Work required:
Reproduce each entry exactly.
──────────
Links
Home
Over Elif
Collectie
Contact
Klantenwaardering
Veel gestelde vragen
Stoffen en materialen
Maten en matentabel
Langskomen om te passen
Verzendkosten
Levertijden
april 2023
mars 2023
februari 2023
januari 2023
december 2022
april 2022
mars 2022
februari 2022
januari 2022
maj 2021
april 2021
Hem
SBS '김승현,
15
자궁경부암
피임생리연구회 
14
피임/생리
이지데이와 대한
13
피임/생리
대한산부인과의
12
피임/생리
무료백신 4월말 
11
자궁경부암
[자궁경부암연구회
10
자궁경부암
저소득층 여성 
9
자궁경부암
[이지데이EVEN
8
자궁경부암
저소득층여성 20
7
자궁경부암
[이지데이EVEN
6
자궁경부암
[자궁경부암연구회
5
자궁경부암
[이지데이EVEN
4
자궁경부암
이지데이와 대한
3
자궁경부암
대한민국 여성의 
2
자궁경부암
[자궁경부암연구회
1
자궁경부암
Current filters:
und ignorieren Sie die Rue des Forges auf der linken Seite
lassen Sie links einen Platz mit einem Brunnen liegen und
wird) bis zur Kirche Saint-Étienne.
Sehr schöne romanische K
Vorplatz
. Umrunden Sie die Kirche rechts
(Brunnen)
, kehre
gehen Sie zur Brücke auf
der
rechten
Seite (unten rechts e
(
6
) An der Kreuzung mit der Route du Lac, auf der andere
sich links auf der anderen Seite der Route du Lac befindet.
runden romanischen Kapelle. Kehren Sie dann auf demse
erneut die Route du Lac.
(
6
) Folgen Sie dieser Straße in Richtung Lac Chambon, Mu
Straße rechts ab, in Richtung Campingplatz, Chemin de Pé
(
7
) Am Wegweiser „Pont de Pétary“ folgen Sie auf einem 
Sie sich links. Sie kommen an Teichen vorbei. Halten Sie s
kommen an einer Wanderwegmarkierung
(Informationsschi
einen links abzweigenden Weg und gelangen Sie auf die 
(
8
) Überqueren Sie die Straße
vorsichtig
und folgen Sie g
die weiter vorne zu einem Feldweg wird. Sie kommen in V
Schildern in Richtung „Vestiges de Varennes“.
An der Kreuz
──────────
Output of the task:
Links
Home
Over Elif
Collectie
Contact
Klantenwaardering
Veel gestelde vragen
Stoffen en materialen
Maten en matentabel
Langskomen om te passen
Verzendkosten
Levertijden
april 2023
mars 2023
februari 2023
januari 2023
december 2022
april 2022
mars 2022
februari 2022
januari 2022
maj 2021
april 2021
Hem
SBS '김승현,
15
자궁경부암
피임생리연구회 
14
피임/생리
이지데이와 대한
13
피임/생리
대한산부인과의
12
피임/생리
무료백신 4월말 
11
자궁경부암
[자궁경부암연구회
10
자궁경부암
저소득층 여성 
9
자궁경부암
[이지데이EVEN
8
자궁경부암
저소득층여성 20
7
자궁경부암
[이지데이EVEN
6
자궁경부암
[자궁경부암연구회
5
자궁경부암
[이지데이EVEN
4
자궁경부암
이지데이와 대한
3
자궁경부암
대한민국 여성의 
2
자궁경부암
[자궁경부암연구회
1
자궁경부암
Current filters:
und ignorieren Sie die Rue des Forges auf der linken Seite
lassen Sie links einen Platz mit einem Brunnen liegen und
wird) bis zur Kirche Saint-Étienne.
Sehr schöne romanische K
Vorplatz
. Umrunden Sie die Kirche rechts
(Brunnen)
, kehre
gehen Sie zur Brücke auf
der
rechten
Seite (unten rechts e
(
6
) An der Kreuzung mit der Route du Lac, auf der andere
sich links auf der anderen Seite der Route du Lac befindet.
runden romanischen Kapelle. Kehren Sie dann auf demse
erneut die Route du Lac.
(
6
) Folgen Sie dieser Straße in Richtung Lac Chambon, Mu
Straße rechts ab, in Richtung Campingplatz, Chemin de Pé
(
7
) Am Wegweiser „Pont de Pétary“ folgen Sie auf einem 
Sie sich links. Sie kommen an Teichen vorbei. Halten Sie s
kommen an einer Wanderwegmarkierung
(Informationsschi
einen links abzweigenden Weg und gelangen Sie auf die 
(
8
) Überqueren Sie die Straße
vorsichtig
und folgen Sie g
die weiter vorne zu einem Feldweg wird. Sie kommen in V
Schildern in Richtung „Vestiges de Varennes“.
An der Kreuz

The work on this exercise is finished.